Entries taken from a collection:
------------------------

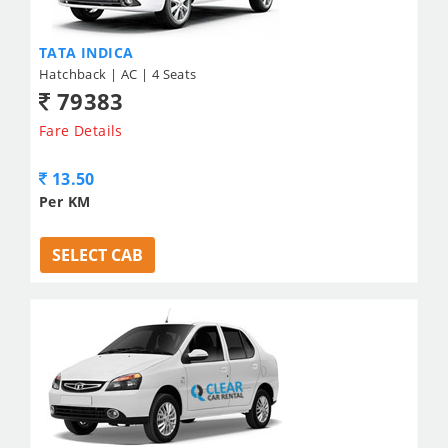
TATA INDICA
Hatchback | AC | 4 Seats
79383
Fare Details
13.50
Per KM
SELECT CAB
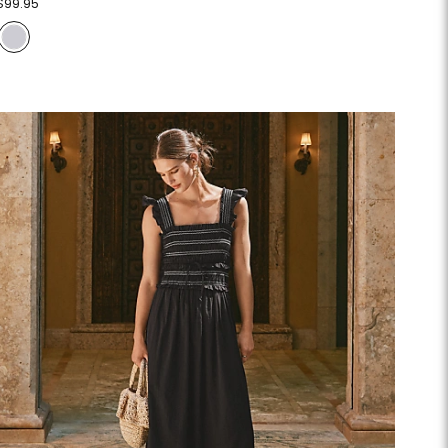
$99.95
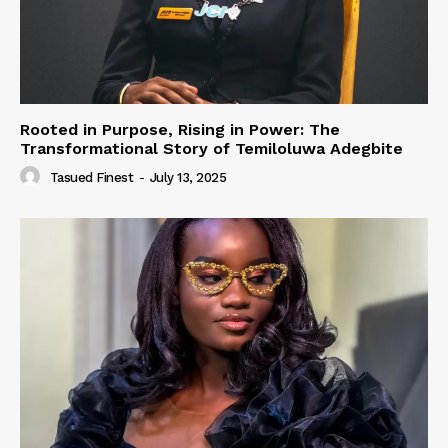
Rooted in Purpose, Rising in Power: The
Transformational Story of Temiloluwa Adegbite
Tasued Finest
-
July 13, 2025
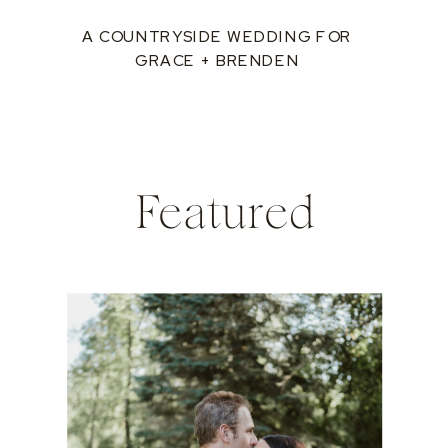
A COUNTRYSIDE WEDDING FOR
GRACE + BRENDEN
Featured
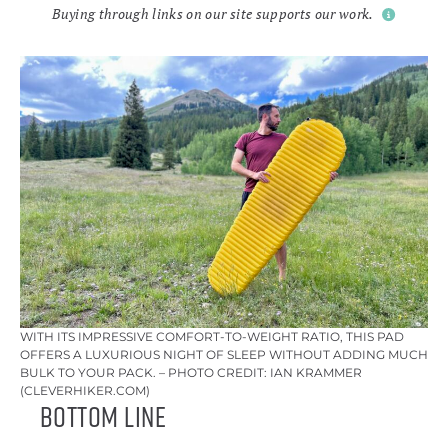
Buying through links on our site supports our work.
WITH ITS IMPRESSIVE COMFORT-TO-WEIGHT RATIO, THIS PAD
OFFERS A LUXURIOUS NIGHT OF SLEEP WITHOUT ADDING MUCH
BULK TO YOUR PACK. – PHOTO CREDIT: IAN KRAMMER
(CLEVERHIKER.COM)
Bottom Line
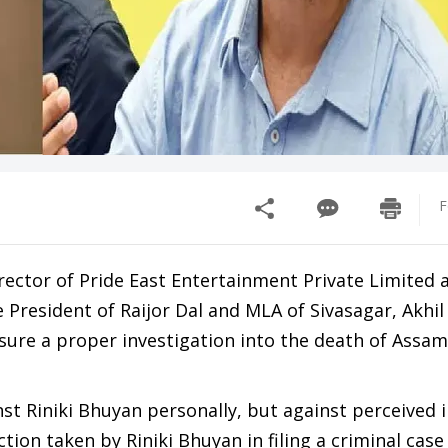
F
rector of Pride East Entertainment Private Limited 
President of Raijor Dal and MLA of Sivasagar, Akhil
sure a proper investigation into the death of Assa
nst Riniki Bhuyan personally, but against perceived i
ction taken by Riniki Bhuyan in filing a criminal case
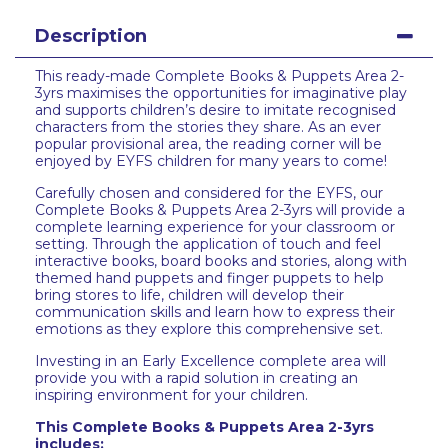
Description
This ready-made Complete Books & Puppets Area 2-
3yrs maximises the opportunities for imaginative play
and supports children’s desire to imitate recognised
characters from the stories they share. As an ever
popular provisional area, the reading corner will be
enjoyed by EYFS children for many years to come!
Carefully chosen and considered for the EYFS, our
Complete Books & Puppets Area 2-3yrs will provide a
complete learning experience for your classroom or
setting. Through the application of touch and feel
interactive books, board books and stories, along with
themed hand puppets and finger puppets to help
bring stores to life, children will develop their
communication skills and learn how to express their
emotions as they explore this comprehensive set.
Investing in an Early Excellence complete area will
provide you with a rapid solution in creating an
inspiring environment for your children.
This Complete Books & Puppets Area 2-3yrs
includes:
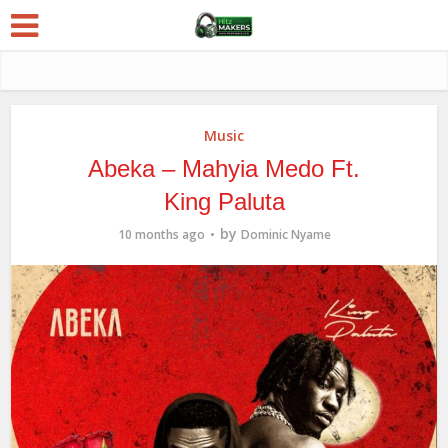
Music
Abeka – Mahyia Medo Ft.
King Paluta
by
10 months ago
Dominic Nyame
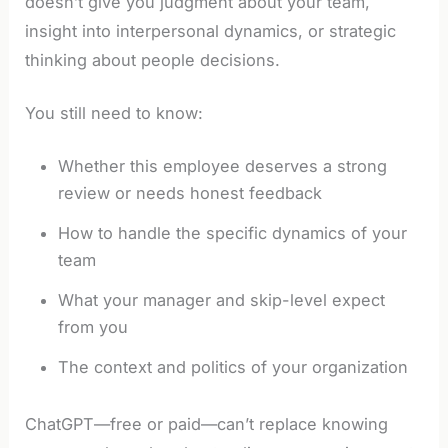
doesn’t give you judgment about your team,
insight into interpersonal dynamics, or strategic
thinking about people decisions.
You still need to know:
Whether this employee deserves a strong
review or needs honest feedback
How to handle the specific dynamics of your
team
What your manager and skip-level expect
from you
The context and politics of your organization
ChatGPT—free or paid—can’t replace knowing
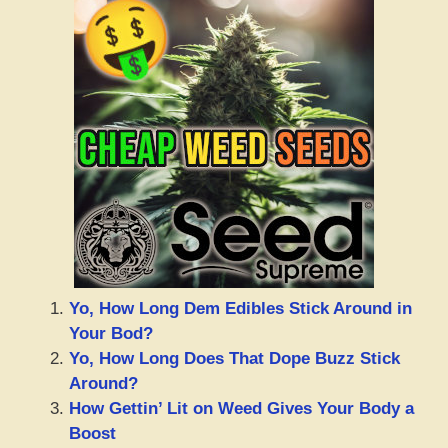
Yo, How Long Dem Edibles Stick Around in
Your Bod?
Yo, How Long Does That Dope Buzz Stick
Around?
How Gettin’ Lit on Weed Gives Your Body a
Boost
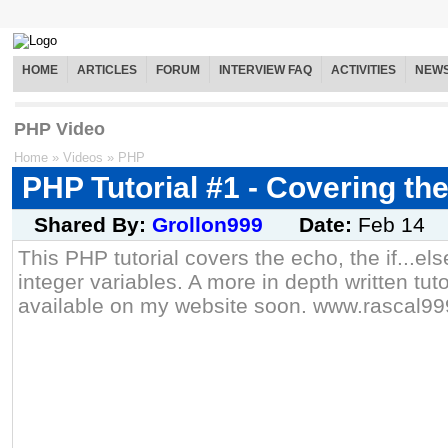
HOME
ARTICLES
FORUM
INTERVIEW FAQ
ACTIVITIES
NEW
PHP Video
Home
»
Videos
»
PHP
PHP Tutorial #1 - Covering th
Shared By:
Grollon999
Date:
Feb 14
This PHP tutorial covers the echo, the if...e
integer variables. A more in depth written tuto
available on my website soon. www.rascal99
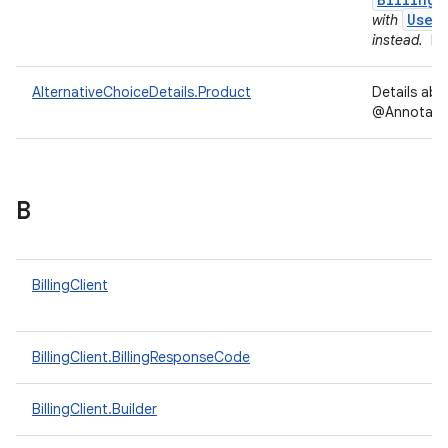
User
with
instead.
In
AlternativeChoiceDetails.Product
Details ab
@Annotation
B
BillingClient
BillingClient.BillingResponseCode
BillingClient.Builder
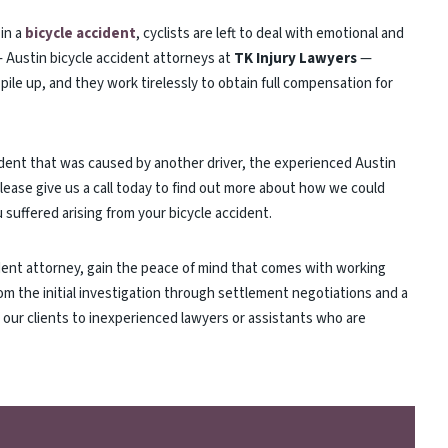
in a
bicycle accident
, cyclists are left to deal with emotional and
 — Austin bicycle accident attorneys at
TK Injury Lawyers
—
 pile up, and they work tirelessly to obtain full compensation for
ccident that was caused by another driver, the experienced Austin
Please give us a call today to find out more about how we could
suffered arising from your bicycle accident.
dent attorney, gain the peace of mind that comes with working
om the initial investigation through settlement negotiations and a
f our clients to inexperienced lawyers or assistants who are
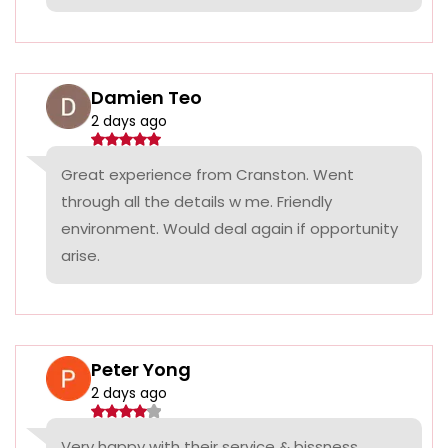
Damien Teo
2 days ago
Great experience from Cranston. Went
through all the details w me. Friendly
environment. Would deal again if opportunity
arise.
Peter Yong
2 days ago
Very happy with their service & bissness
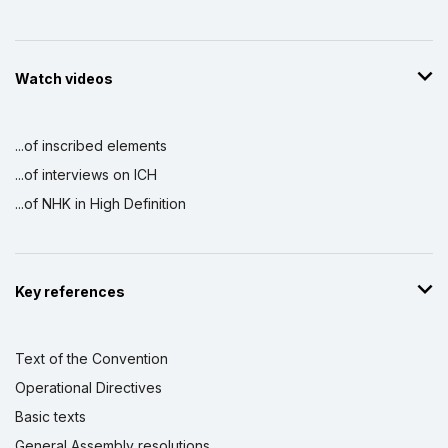
Watch videos
...of inscribed elements
...of interviews on ICH
...of NHK in High Definition
Key references
Text of the Convention
Operational Directives
Basic texts
General Assembly resolutions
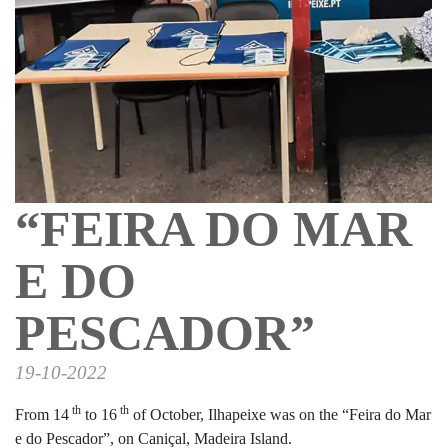
“FEIRA DO MAR
E DO
PESCADOR”
19-10-2022
th
th
From 14
to 16
of October, Ilhapeixe was on the “Feira do Mar
e do Pescador”, on Caniçal, Madeira Island.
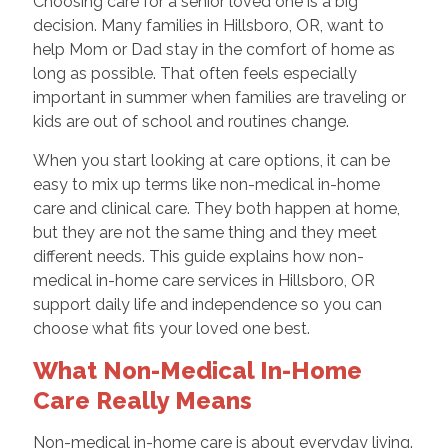
Choosing care for a senior loved one is a big
decision. Many families in Hillsboro, OR, want to
help Mom or Dad stay in the comfort of home as
long as possible. That often feels especially
important in summer when families are traveling or
kids are out of school and routines change.
When you start looking at care options, it can be
easy to mix up terms like non-medical in-home
care and clinical care. They both happen at home,
but they are not the same thing and they meet
different needs. This guide explains how non-
medical in-home care services in Hillsboro, OR
support daily life and independence so you can
choose what fits your loved one best.
What Non-Medical In-Home
Care Really Means
Non-medical in-home care is about everyday living.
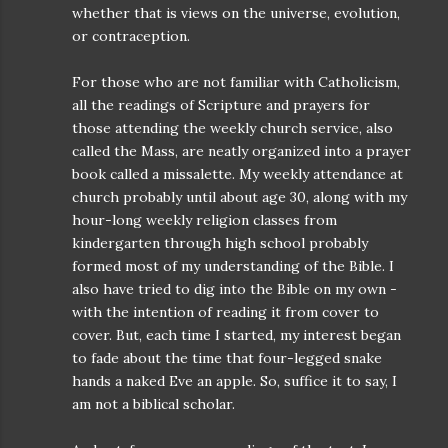
whether that is views on the universe, evolution,
or contraception.
For those who are not familiar with Catholicism,
all the readings of Scripture and prayers for
those attending the weekly church service, also
called the Mass, are neatly organized into a prayer
book called a missalette. My weekly attendance at
church probably until about age 30, along with my
hour-long weekly religion classes from
kindergarten through high school probably
formed most of my understanding of the Bible. I
also have tried to dig into the Bible on my own -
with the intention of reading it from cover to
cover. But, each time I started, my interest began
to fade about the time that four-legged snake
hands a naked Eve an apple. So, suffice it to say, I
am not a biblical scholar.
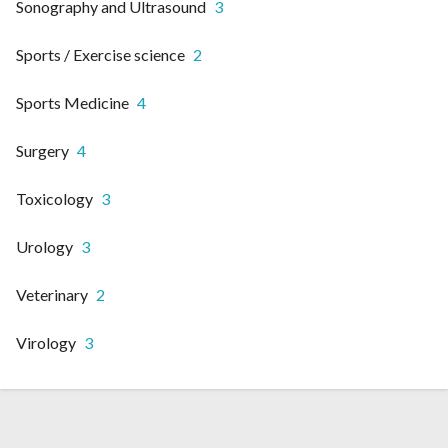
Sonography and Ultrasound
3
Sports / Exercise science
2
Sports Medicine
4
Surgery
4
Toxicology
3
Urology
3
Veterinary
2
Virology
3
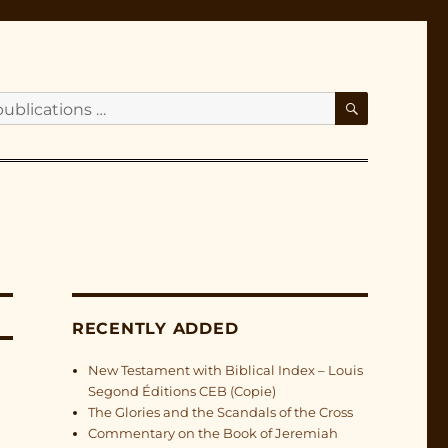
SEARCH
RECENTLY ADDED
New Testament with Biblical Index – Louis
Segond Éditions CEB (Copie)
The Glories and the Scandals of the Cross
Commentary on the Book of Jeremiah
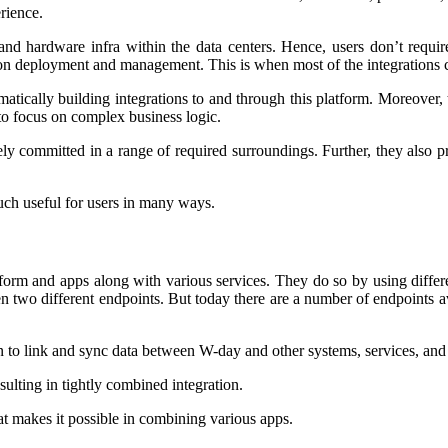
rience.
d hardware infra within the data centers. Hence, users don’t require
tion deployment and management. This is when most of the integrations 
ematically building integrations to and through this platform. Moreove
to focus on complex business logic.
 committed in a range of required surroundings. Further, they also prov
much useful for users in many ways.
tform and apps along with various services. They do so by using differe
 two different endpoints. But today there are a number of endpoints ava
on to link and sync data between W-day and other systems, services, an
sulting in tightly combined integration.
hat makes it possible in combining various apps.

------------------------

Exercise directions: Set every record down verbatim. No pictures belong in the copy.

Written answer:
TATA INDICA
Hatchback | AC | 4 Seats
79383
Fare Details
13.50
Per KM
SELECT CAB
$99.95
Rooted in Purpose, Rising in Power: The
Transformational Story of Temiloluwa Adegbite
Tasued Finest
-
July 13, 2025
A COUNTRYSIDE WEDDING FOR
GRACE + BRENDEN
Featured
Buying through links on our site supports our work.
WITH ITS IMPRESSIVE COMFORT-TO-WEIGHT RATIO, THIS PAD
OFFERS A LUXURIOUS NIGHT OF SLEEP WITHOUT ADDING MUCH
BULK TO YOUR PACK. – PHOTO CREDIT: IAN KRAMMER
(CLEVERHIKER.COM)
Bottom Line
F
rector of Pride East Entertainment Private Limited 
President of Raijor Dal and MLA of Sivasagar, Akhil
sure a proper investigation into the death of Assa
nst Riniki Bhuyan personally, but against perceived i
ction taken by Riniki Bhuyan in filing a criminal case
Description
This ready-made Complete Books & Puppets Area 2-
3yrs maximises the opportunities for imaginative play
and supports children’s desire to imitate recognised
characters from the stories they share. As an ever
popular provisional area, the reading corner will be
enjoyed by EYFS children for many years to come!
Carefully chosen and considered for the EYFS, our
Complete Books & Puppets Area 2-3yrs will provide a
complete learning experience for your classroom or
setting. Through the application of touch and feel
interactive books, board books and stories, along with
themed hand puppets and finger puppets to help
bring stores to life, children will develop their
communication skills and learn how to express their
emotions as they explore this comprehensive set.
Investing in an Early Excellence complete area will
provide you with a rapid solution in creating an
inspiring environment for your children.
This Complete Books & Puppets Area 2-3yrs
includes:
Music
Abeka – Mahyia Medo Ft.
King Paluta
by
10 months ago
Dominic Nyame
doesn’t give you judgment about your team,
insight into interpersonal dynamics, or strategic
thinking about people decisions.
You still need to know:
Whether this employee deserves a strong
review or needs honest feedback
How to handle the specific dynamics of your
team
What your manager and skip-level expect
from you
The context and politics of your organization
ChatGPT—free or paid—can’t replace knowing
Yo, How Long Dem Edibles Stick Around in
Your Bod?
Yo, How Long Does That Dope Buzz Stick
Around?
How Gettin’ Lit on Weed Gives Your Body a
Boost
HOME
ARTICLES
FORUM
INTERVIEW FAQ
ACTIVITIES
NEW
PHP Video
Home
»
Videos
»
PHP
PHP Tutorial #1 - Covering th
Shared By:
Grollon999
Date:
Feb 14
This PHP tutorial covers the echo, the if...e
integer variables. A more in depth written tuto
available on my website soon. www.rascal99
User
with
instead.
In
AlternativeChoiceDetails.Product
Details ab
@Annotation
B
BillingClient
BillingClient.BillingResponseCode
BillingClient.Builder
in a
bicycle accident
, cyclists are left to deal with emotional and
 — Austin bicycle accident attorneys at
TK Injury Lawyers
—
 pile up, and they work tirelessly to obtain full compensation for
ccident that was caused by another driver, the experienced Austin
Please give us a call today to find out more about how we could
suffered arising from your bicycle accident.
dent attorney, gain the peace of mind that comes with working
om the initial investigation through settlement negotiations and a
f our clients to inexperienced lawyers or assistants who are
Damien Teo
2 days ago
Great experience from Cranston. Went
through all the details w me. Friendly
environment. Would deal again if opportunity
arise.
Peter Yong
2 days ago
Very happy with their service & bissness
Watch videos
...of inscribed elements
...of interviews on ICH
...of NHK in High Definition
Key references
Text of the Convention
Operational Directives
Basic texts
General Assembly resolutions
“FEIRA DO MAR
E DO
PESCADOR”
19-10-2022
th
th
From 14
to 16
of October, Ilhapeixe was on the “Feira do Mar
e do Pescador”, on Caniçal, Madeira Island.
Choosing care for a senior loved one is a big
decision. Many families in Hillsboro, OR, want to
help Mom or Dad stay in the comfort of home as
long as possible. That often feels especially
important in summer when families are traveling or
kids are out of school and routines change.
When you start looking at care options, it can be
easy to mix up terms like non-medical in-home
care and clinical care. They both happen at home,
but they are not the same thing and they meet
different needs. This guide explains how non-
medical in-home care services in Hillsboro, OR
support daily life and independence so you can
choose what fits your loved one best.
What Non-Medical In-Home
Care Really Means
Non-medical in-home care is about everyday living.
whether that is views on the universe, evolution,
or contraception.
For those who are not familiar with Catholicism,
all the readings of Scripture and prayers for
those attending the weekly church service, also
called the Mass, are neatly organized into a prayer
book called a missalette. My weekly attendance at
church probably until about age 30, along with my
hour-long weekly religion classes from
kindergarten through high school probably
formed most of my understanding of the Bible. I
also have tried to dig into the Bible on my own -
with the intention of reading it from cover to
cover. But, each time I started, my interest began
to fade about the time that four-legged snake
hands a naked Eve an apple. So, suffice it to say, I
am not a biblical scholar.
Sonography and Ultrasound
3
Sports / Exercise science
2
Sports Medicine
4
Surgery
4
Toxicology
3
Urology
3
Veterinary
2
Virology
3
SEARCH
RECENTLY ADDED
New Testament with Biblical Index – Louis
Segond Éditions CEB (Copie)
The Glories and the Scandals of the Cross
Commentary on the Book of Jeremiah
rience.
d hardware infra within the data centers. Hence, users don’t require
tion deployment and management. This is when most of the integrations 
ematically building integrations to and through this platform. Moreove
to focus on complex business logic.
 committed in a range of required surroundings. Further, they also prov
much useful for users in many ways.
tform and apps along with various services. They do so by using differe
 two different endpoints. But today there are a number of endpoints ava
on to link and sync data between W-day and other systems, services, an
sulting in tightly combined integration.
hat makes it possible in combining various apps.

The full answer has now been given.